O ministro André Mendonça, do Supremo Tribunal Federal (STF), autorizou a apreensão de dinheiro em espécie e bens de alto valor durante a operação da Polícia Federal realizada em junho contra o senador Jaques Wagner (PT-BA), contrariando manifestação apresentada pelo procurador-geral da República, Paulo Gonet.
Embora tenha concordado com a realização da operação de busca e apreensão, Gonet defendeu que a retirada de bens de luxo e valores encontrados durante as diligências seria uma medida antecipada e sem justificativa suficiente naquele momento da investigação.
Gonet considerou medida "prematura"
No parecer encaminhado ao Supremo, o procurador-geral da República afirmou que a apreensão de dinheiro e patrimônio de elevado valor extrapolaria a finalidade da operação.
Segundo Gonet, a simples existência de bens de alto valor não caracteriza, por si só, a prática de crime nem justifica automaticamente sua apreensão.

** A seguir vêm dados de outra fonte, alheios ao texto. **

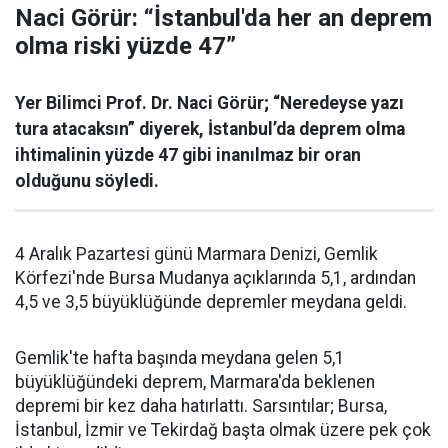
Naci Görür: “İstanbul'da her an deprem
olma riski yüzde 47”
Yer Bilimci Prof. Dr. Naci Görür; “Neredeyse yazı
tura atacaksın” diyerek, İstanbul’da deprem olma
ihtimalinin yüzde 47 gibi inanılmaz bir oran
olduğunu söyledi.
4 Aralık Pazartesi günü Marmara Denizi, Gemlik
Körfezi'nde Bursa Mudanya açıklarında 5,1, ardından
4,5 ve 3,5 büyüklüğünde depremler meydana geldi.
Gemlik'te hafta başında meydana gelen 5,1
büyüklüğündeki deprem, Marmara'da beklenen
depremi bir kez daha hatırlattı. Sarsıntılar; Bursa,
İstanbul, İzmir ve Tekirdağ başta olmak üzere pek çok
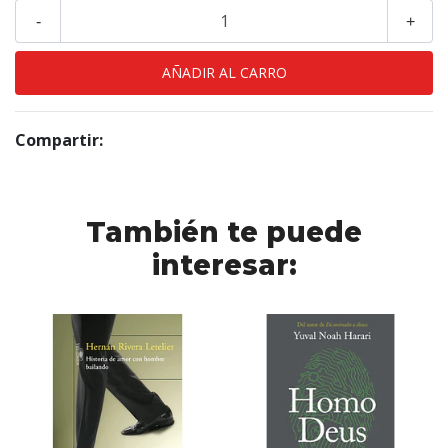
-
+
Compartir:
También te puede
interesar:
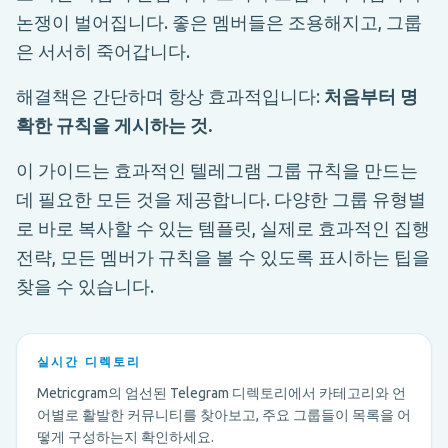
논쟁이 벌어집니다. 좋은 멤버들은 조용해지고, 그룹
은 서서히 죽어갑니다.
해결책은 간단하며 항상 효과적입니다:
처음부터 명
확한 규칙을 게시하는 것.
이 가이드는 효과적인 텔레그램 그룹 규칙을 만드는
데 필요한 모든 것을 제공합니다. 다양한 그룹 유형별
로 바로 복사할 수 있는 템플릿, 실제로 효과적인 집행
전략, 모든 멤버가 규칙을 볼 수 있도록 표시하는 팁을
찾을 수 있습니다.
실시간 디렉토리
Metricgram의 엄선된 Telegram 디렉토리에서 카테고리와 언
어별로 활발한 커뮤니티를 찾아보고, 주요 그룹들이 목록을 어
떻게 구성하는지 확인하세요.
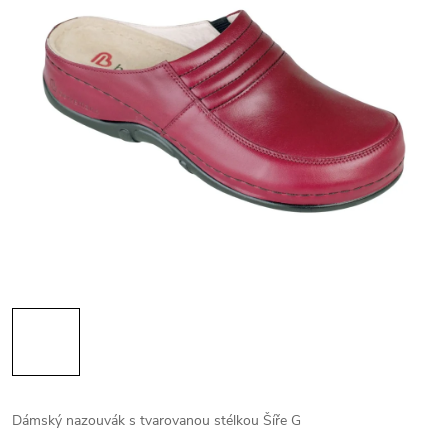
Dámský nazouvák s tvarovanou stélkou Šíře G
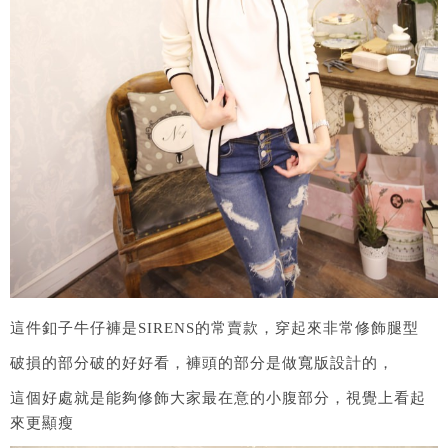
這件釦子牛仔褲是SIRENS的常賣款，穿起來非常修飾腿型
破損的部分破的好好看，褲頭的部分是做寬版設計的，
這個好處就是能夠修飾大家最在意的小腹部分，視覺上看起
來更顯瘦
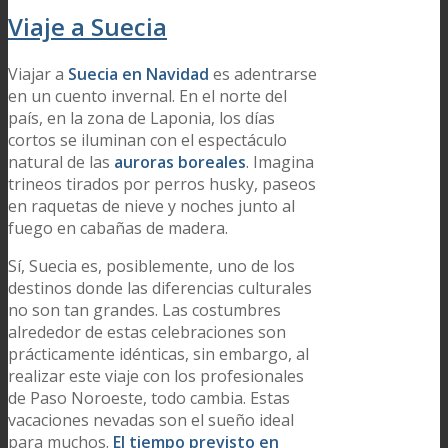
Viaje a Suecia
Viajar a
Suecia en Navidad
es adentrarse
en un cuento invernal. En el norte del
país, en la zona de Laponia, los días
cortos se iluminan con el espectáculo
natural de las
auroras boreales
. Imagina
trineos tirados por perros husky, paseos
en raquetas de nieve y noches junto al
fuego en cabañas de madera.
Sí, Suecia es, posiblemente, uno de los
destinos donde las diferencias culturales
no son tan grandes. Las costumbres
alrededor de estas celebraciones son
prácticamente idénticas, sin embargo, al
realizar este viaje con los profesionales
de Paso Noroeste, todo cambia. Estas
vacaciones nevadas son el sueño ideal
para muchos.
El tiempo previsto en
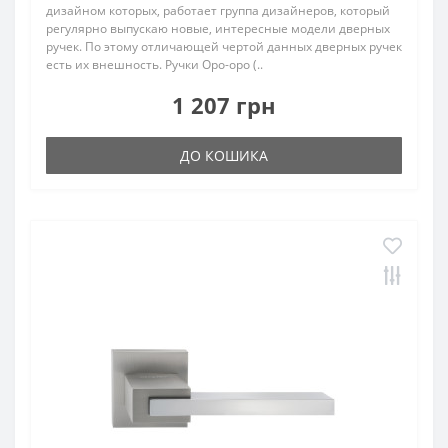
дизайном которых, работает группа дизайнеров, который
регулярно выпускаю новые, интересные модели дверных
ручек. По этому отличающей чертой данных дверных ручек
есть их внешность. Ручки Оро-оро (..
1 207 грн
ДО КОШИКА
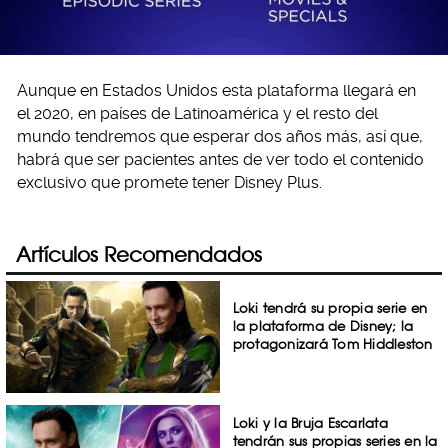
Aunque en Estados Unidos esta plataforma llegará en
el 2020, en países de Latinoamérica y el resto del
mundo tendremos que esperar dos años más, así que,
habrá que ser pacientes antes de ver todo el contenido
exclusivo que promete tener Disney Plus.
Artículos Recomendados
Loki tendrá su propia serie en
la plataforma de Disney; la
protagonizará Tom Hiddleston
Loki y la Bruja Escarlata
tendrán sus propias series en la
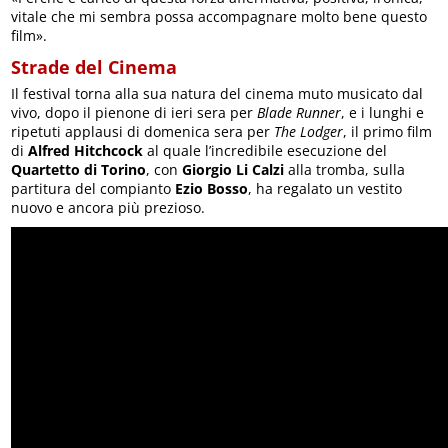
vitale che mi sembra possa accompagnare molto bene questo
film».
Strade del Cinema
Il festival torna alla sua natura del cinema muto musicato dal
vivo, dopo il pienone di ieri sera per
Blade Runner
, e i lunghi e
ripetuti applausi di domenica sera per
The Lodger
, il primo film
di
Alfred Hitchcock
al quale l’incredibile esecuzione del
Quartetto di Torino
, con
Giorgio Li Calzi
alla tromba, sulla
partitura del compianto
Ezio Bosso
, ha regalato un vestito
nuovo e ancora più prezioso.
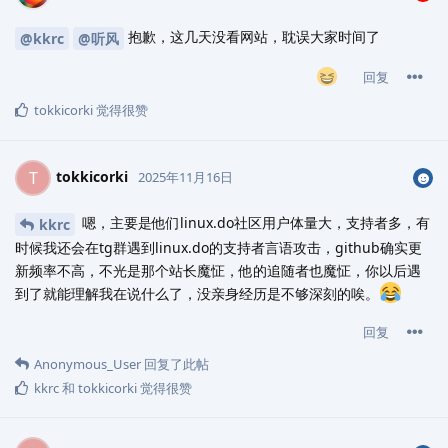
抱歉，这几天没看网站，耽误大家时间了
@kkrc
@听风
回复
tokkicorki
觉得很赞
tokkicorki
T
2025年11月16日
嗯，主要是他们linux.do社区用户体量大，支持者多，有
kkrc
时候我还会在tg群遇到linux.do的支持者言语攻击，github确实更
新频率不高，不光是那个站长魔怔，他的追随者也魔怔，你以后遇
到了就能理解我在说什么了，没亲身经历是不够深刻的唉。
回复
Anonymous_User
回复了此帖
kkrc
和
tokkicorki
觉得很赞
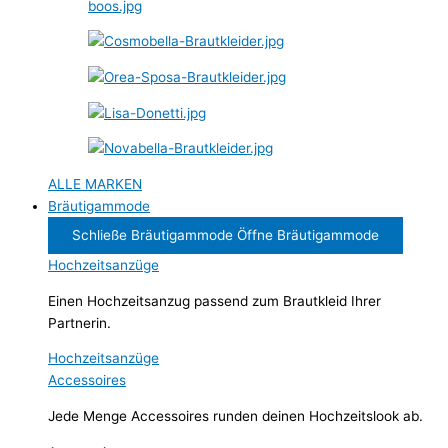
ALLE MARKEN
Bräutigammode
Schließe Bräutigammode
Öffne Bräutigammode
Hochzeitsanzüge
Einen Hochzeitsanzug passend zum Brautkleid Ihrer
Partnerin.
Hochzeitsanzüge
Accessoires
Jede Menge Accessoires runden deinen Hochzeitslook ab.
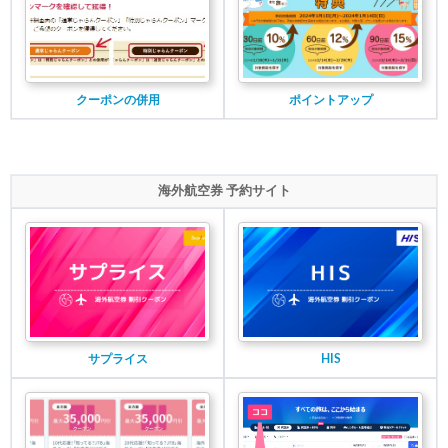
クーポンの併用
ポイントアップ
海外航空券 予約サイト
サプライス
HIS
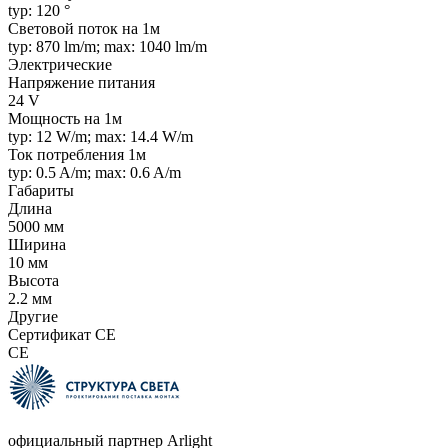
typ: 120 °
Световой поток на 1м
typ: 870 lm/m; max: 1040 lm/m
Электрические
Напряжение питания
24 V
Мощность на 1м
typ: 12 W/m; max: 14.4 W/m
Ток потребления 1м
typ: 0.5 A/m; max: 0.6 A/m
Габариты
Длина
5000 мм
Ширина
10 мм
Высота
2.2 мм
Другие
Сертификат CE
CE
официальный партнер Arlight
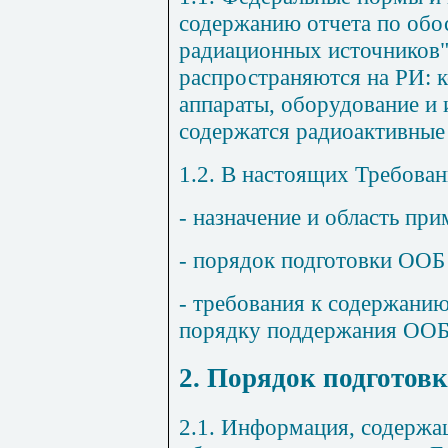
содержанию отчета по обо
радиационных источников" 
распространяются на РИ: к
аппараты, оборудование и 
содержатся радиоактивные
1.2. В настоящих Требован
- назначение и область пр
- порядок подготовки ООБ
- требования к содержани
порядку поддержания ООБ
2. Порядок подгото
2.1. Информация, содержа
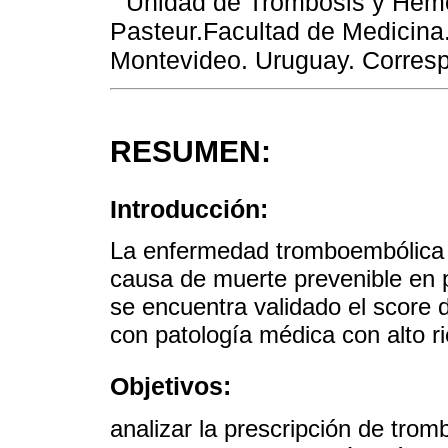
Unidad de Trombosis y Hemos
Pasteur.Facultad de Medicina
Montevideo. Uruguay. Corres
RESUMEN:
Introducción:
La enfermedad tromboembólica v
causa de muerte prevenible en 
se encuentra validado el score 
con patología médica con alto 
Objetivos:
analizar la prescripción de trom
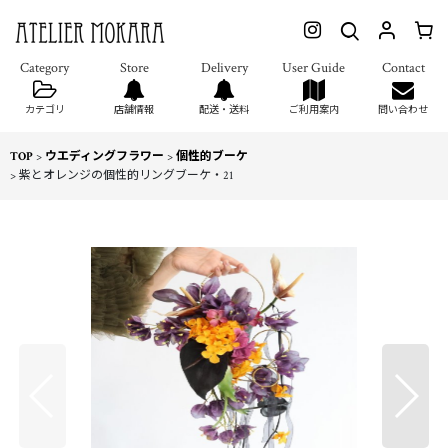
カテゴリ
店舗情報
配送・送料
ご利用案内
問い合わせ
TOP
>
ウエディングフラワー
>
個性的ブーケ
>
紫とオレンジの個性的リングブーケ・21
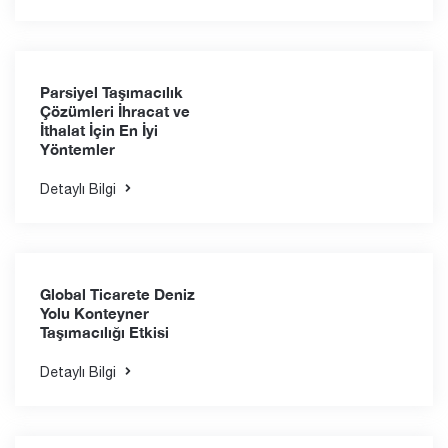
Taşımacılık Seçenekleri
Detaylı Bilgi
Sıcaklık Kontrollü
Lojistik Çözümleriyle
Ürünlerinizi Güvenle
Taşıyın
Detaylı Bilgi
Parsiyel Taşımacılık
Çözümleri İhracat ve
İthalat İçin En İyi
Yöntemler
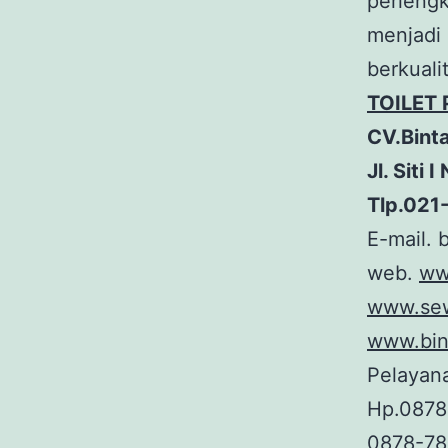
perlengk
menjadi 
berkuali
TOILET
CV.Bint
Jl. Siti
Tlp.021
E-mail.
web.
ww
www.sew
www.bin
Pelayana
Hp.0878
0878-78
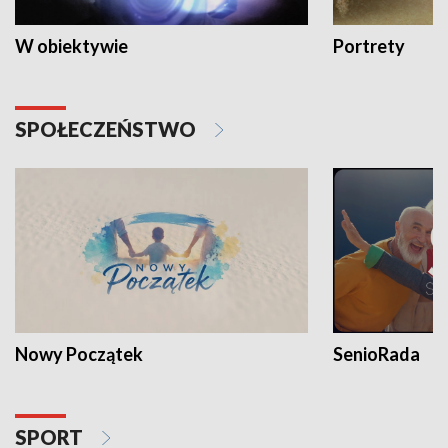
W obiektywie
Portrety
SPOŁECZEŃSTWO
Nowy Początek
SenioRada
SPORT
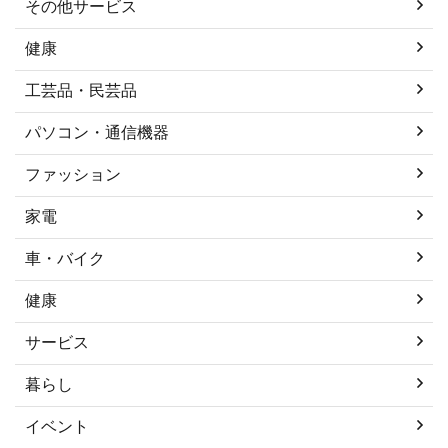
その他サービス
健康
工芸品・民芸品
パソコン・通信機器
ファッション
家電
車・バイク
健康
サービス
暮らし
イベント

"A apreensão de valores e bens de luxo ou de alto valor não se presta a esse intuito que justifica e legitima a providência invasiva. A apreensão requerida se mostra, ainda, prematura, porque a só existência de bens de alto valor nos recintos invadidos não é, por si, crime", escreveu o procurador-geral.
Mendonça acolheu pedido da Polícia Federal
Apesar da manifestação da Procuradoria-Geral da República, André Mendonça acolheu o pedido apresentado pela Polícia Federal e autorizou a apreensão dos valores e objetos considerados de interesse para a investigação.
Na avaliação do ministro, caberia à apuração esclarecer posteriormente a origem dos bens e verificar eventual relação com os fatos investigados.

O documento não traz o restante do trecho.